Chegai-vos a Deus, e ele se chegará a vós. Alimpai as mãos, pecadores; e, vós de duplo ânimo, purificai os corações.”
INTRODUÇÃO
- Este é um dos trechos mais famosos da Escritura. Até mesmo quem lê pouco a Bíblia (talvez por ouvi-la em pregações e estudos), certamente já se deparou com estes versos.
- Em um mundo onde cada vez mais o pecado é transigido e considerado uma “criação social”, na qual a tradição judaico-cristã é acusada de provocar o sofrimento e a dor do homem através da culpa pela infração de um código de normas autoritário e opressivo, ouvir a exortação de Tiago parece ser algo fora do tempo e desnecessário.
- Para um mundo onde o egoísmo, o narcisismo e o hedonismo parecem ser a única saída em direção à felicidade, onde o materialismo tem sido uma normatização dos valores sociais, cuja filosofia quer, a todo custo, proclamar a “morte de Deus”, e manter o homem em um estado de completo abandono existencial, espiritual e, por conseguinte, torna-lo em um simples reverberador de um esquema coletivo de anulação individual (em vários aspectos da consciência e responsabilidade) e adestramento maciço (onde a consciência e a responsabilidade são coletivas, ainda que firam e aniquilem o indivíduo); falar em negar-se, em suprimir o lado negro da alma, e entregar-se à vontade divina, é coabitar com os loucos.

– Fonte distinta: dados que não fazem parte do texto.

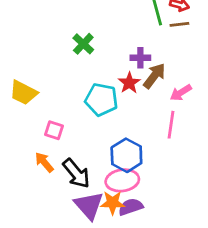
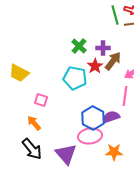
green cross: (83, 44) -> (79, 46), moved
black arrow: (76, 173) -> (32, 149), moved
orange star: (113, 203) -> (114, 152), moved
purple semicircle: (131, 207) -> (111, 117), moved

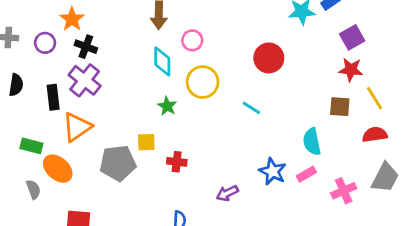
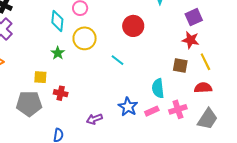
gray pentagon: (118, 163) -> (29, 104), moved
pink cross: (344, 191) -> (178, 109), moved

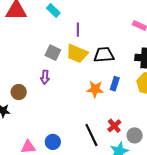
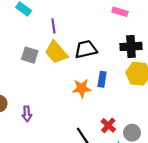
yellow trapezoid: (77, 54) -> (56, 52), turned 35
purple arrow: (45, 77) -> (27, 114), moved

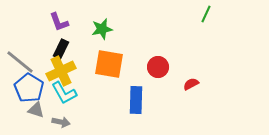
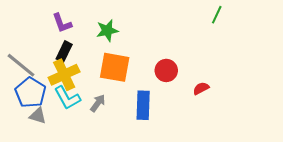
gray arrow: (61, 122) -> (98, 103), moved, turned -66

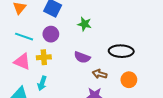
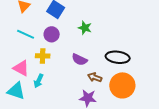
pink triangle: (22, 62) -> (21, 68), moved
orange circle: (129, 80) -> (122, 85), size x1.6

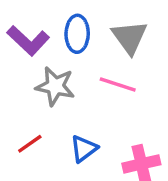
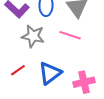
blue triangle: (84, 149) -> (50, 73), size x1.4

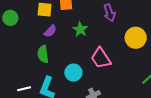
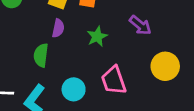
purple arrow: (109, 13) -> (140, 25), turned -48
purple semicircle: (50, 31) -> (58, 28), turned -48

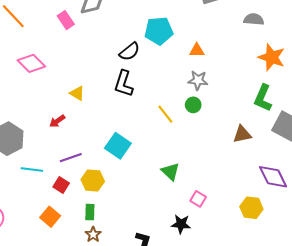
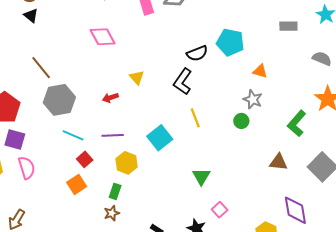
green L-shape: (263, 98) -> (297, 123), moved
yellow line: (165, 114) -> (195, 118), moved
red square: (61, 185) -> (85, 159), moved

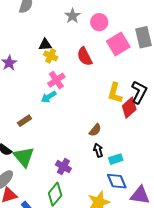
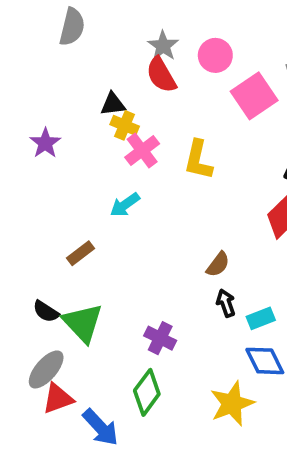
red semicircle: (85, 56) -> (161, 75), moved
pink cross: (56, 80) -> (142, 150), moved
yellow L-shape: (115, 93) -> (198, 160), moved

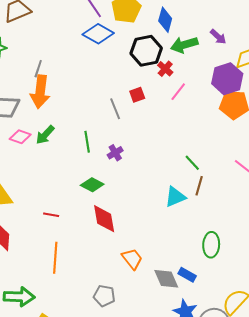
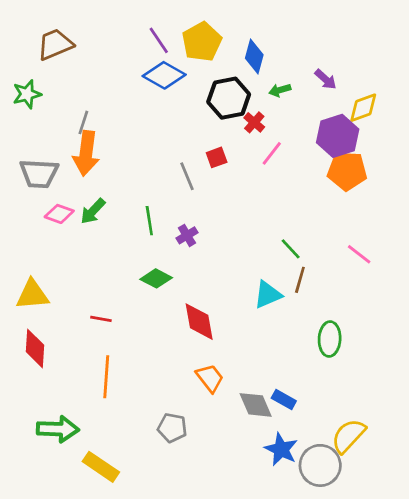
green arrow: (184, 45) -> (280, 90), size x0.6
red diamond: (104, 219) -> (199, 322), moved
green ellipse: (211, 245) -> (330, 339), moved

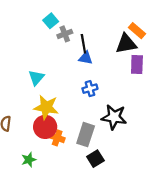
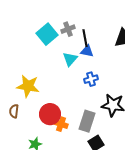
cyan square: (51, 21) -> (47, 34), moved, size x1.5
cyan triangle: (36, 78) -> (70, 59), moved
yellow star: (46, 107) -> (28, 86), moved

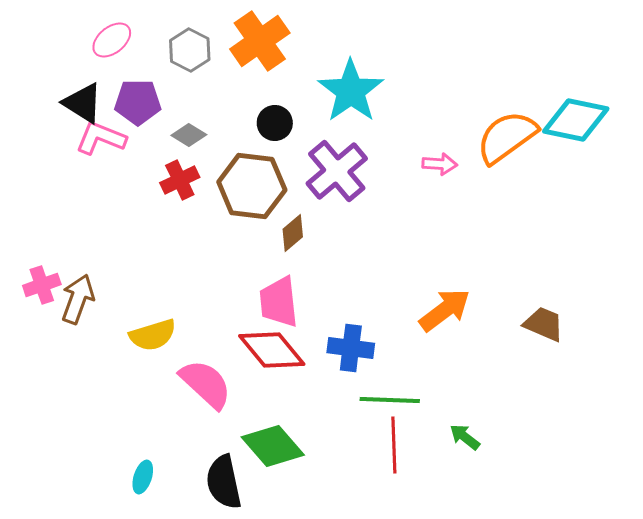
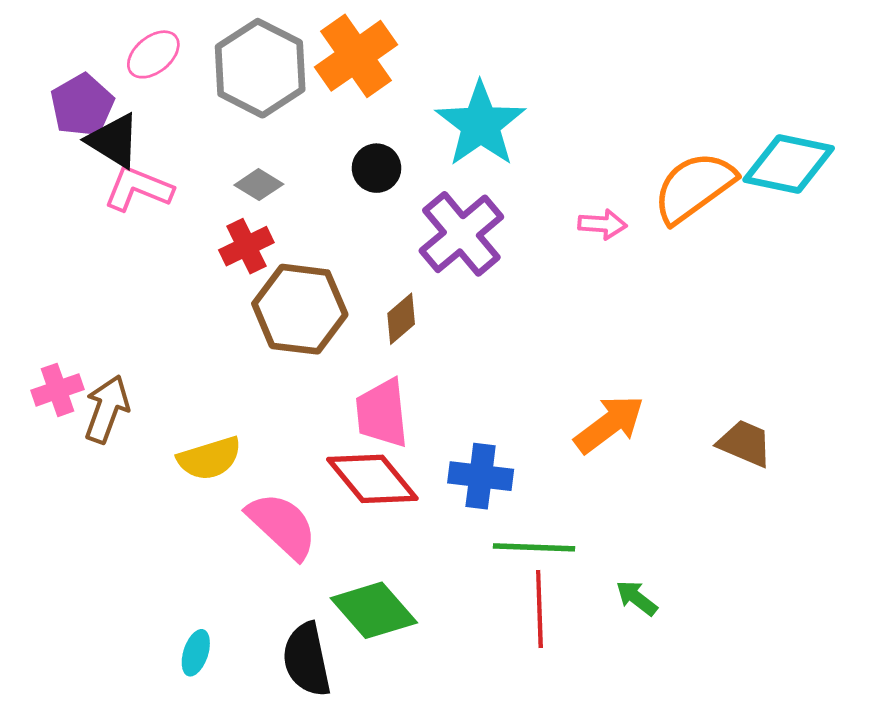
gray hexagon: (190, 50) -> (260, 68), size x1.6
purple pentagon: (138, 102) -> (82, 105), moved, turned -30
brown hexagon: (252, 186) -> (300, 309), moved

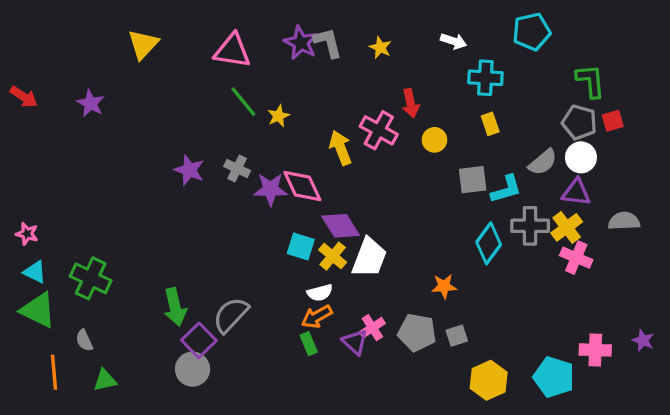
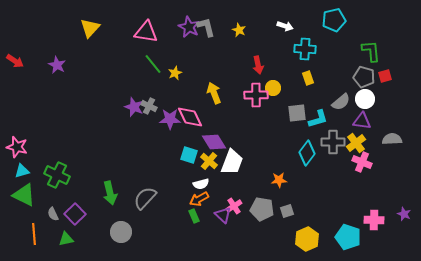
pink cross: (379, 130) -> (256, 95), moved, turned -30
purple star: (189, 170) -> (134, 107), moved
pink star: (27, 234) -> (17, 147), size x1.5
cyan triangle: (35, 272) -> (22, 171), turned -42
purple square: (199, 340) -> (75, 214), moved

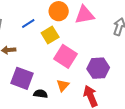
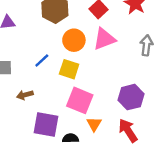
yellow square: (50, 35) -> (69, 69), turned -30
pink square: (66, 56) -> (80, 100), moved

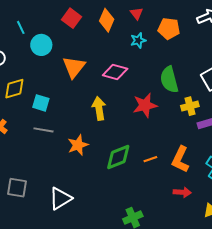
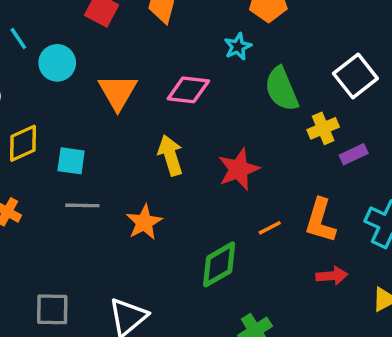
cyan star: (138, 40) -> (238, 47), moved
red star: (145, 105) -> (239, 169), moved
green diamond: (118, 157) -> (219, 264), moved

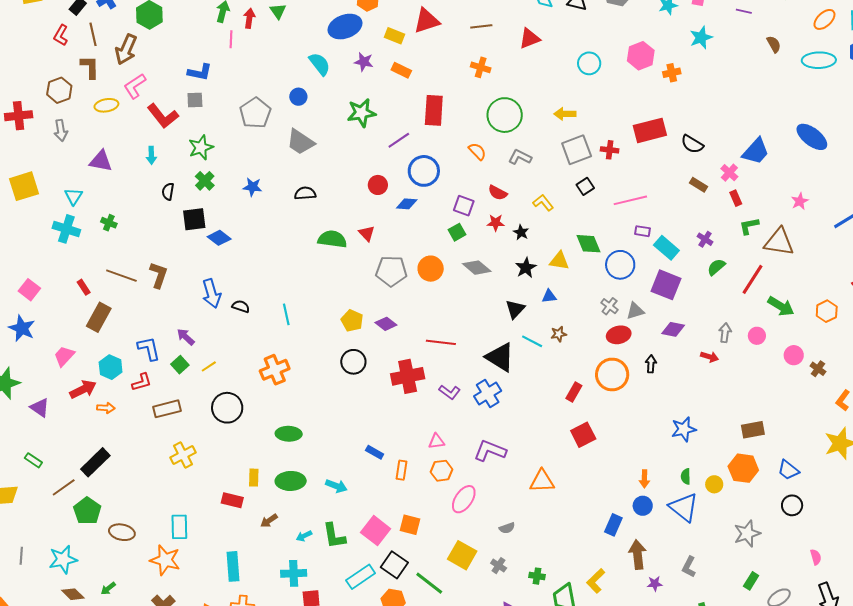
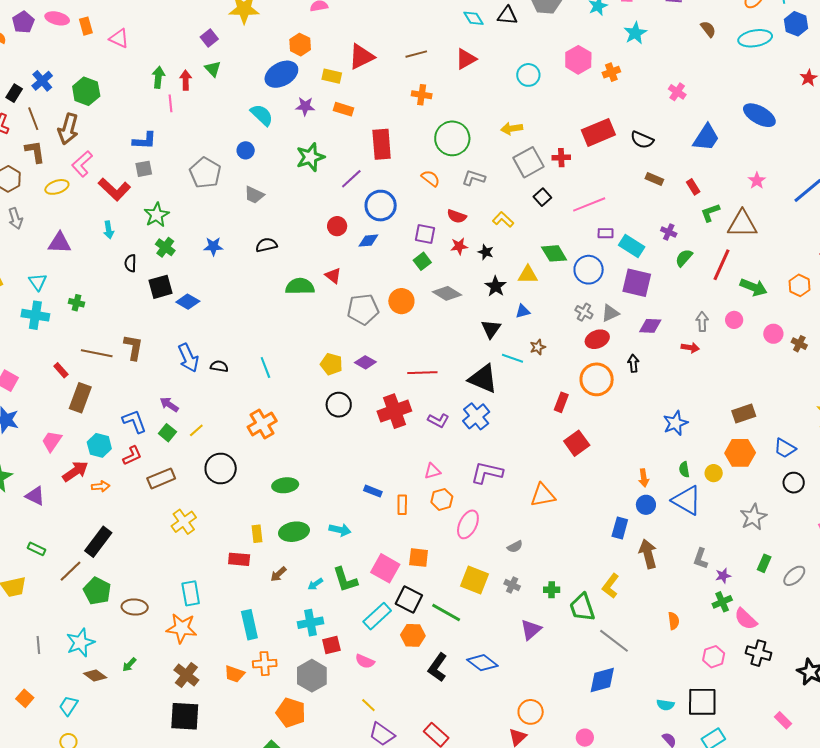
gray trapezoid: (300, 142) -> (254, 195), size x0.7
pink cross: (729, 173) -> (677, 92), moved
purple star: (655, 584) -> (723, 576), moved

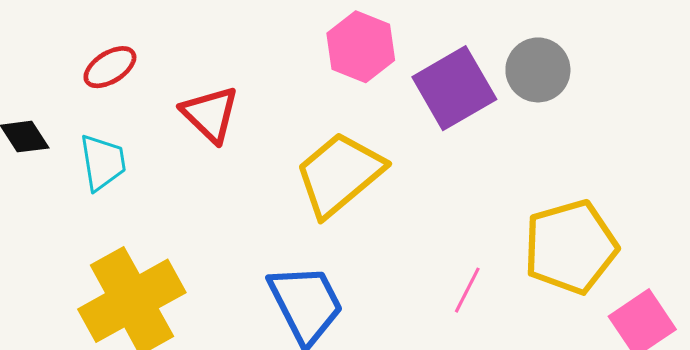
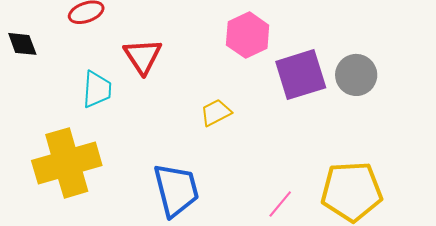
cyan trapezoid: (103, 162) -> (97, 89), moved
yellow trapezoid: (339, 174) -> (216, 113), size x0.5

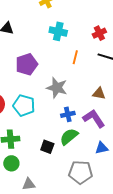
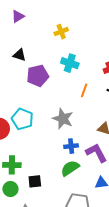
purple pentagon: (27, 64) -> (38, 76), moved
cyan pentagon: (24, 105) -> (22, 119), moved
black square: (47, 147) -> (35, 181), moved, turned -32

- Por outro lado, para o homem, cada vez mais arraigado à sua natureza, corrompida pela Queda, em que o importante é fazer o que quiser, sem se preocupar em dar satisfação de nada a ninguém, a sujeição a Deus parece outro tipo de escravidão qualquer; para muitos, é sair de uma algema para outra, de uma prisão para outra. Mas, será verdade?
- Para o homem que vive nas trevas e não conhece a luz, somente Cristo pode revelar-lhe onde realmente está, e para onde deve ir. Por isso, infelizmente, muitos não acreditam nos próprios tropeços, quedas, ferimentos e lesões aos quais estão submetidos, sem saber o porquê, nem onde se feriu; e mesmo agonizando, às portas da morte, considera-se, erroneamente, um iluminado.
- Na igreja, também há aqueles que, caminhando em meio à escuridão, acreditam que o pecado é apenas um meio pelo qual a graça se manifesta; e, ao invés de se envergonharem e buscarem arrependimento, exaltam-se e o têm por honraria.
- No fim-das-contas, estará a exortação de Tiago ultrapassada? Ela servia apenas para o seu tempo, onde o homem ainda não havia se libertado das tradições, do patriarcalismo, da barbárie social e institucional?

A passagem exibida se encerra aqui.